### EXCERPTED RECORDS ###

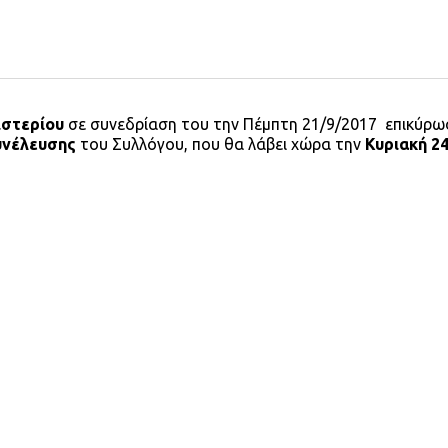
ιστερίου
σε συνεδρίαση του την Πέμπτη 21/9/2017 επικύρωσ
υνέλευσης
του Συλλόγου, που θα λάβει χώρα την
Κυριακή 2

###

◆ **TASK ITEM**
Word for word, repeat all the data, but not its images.

◆ **TASK ANSWER**
ιστερίου
σε συνεδρίαση του την Πέμπτη 21/9/2017 επικύρωσ
υνέλευσης
του Συλλόγου, που θα λάβει χώρα την
Κυριακή 2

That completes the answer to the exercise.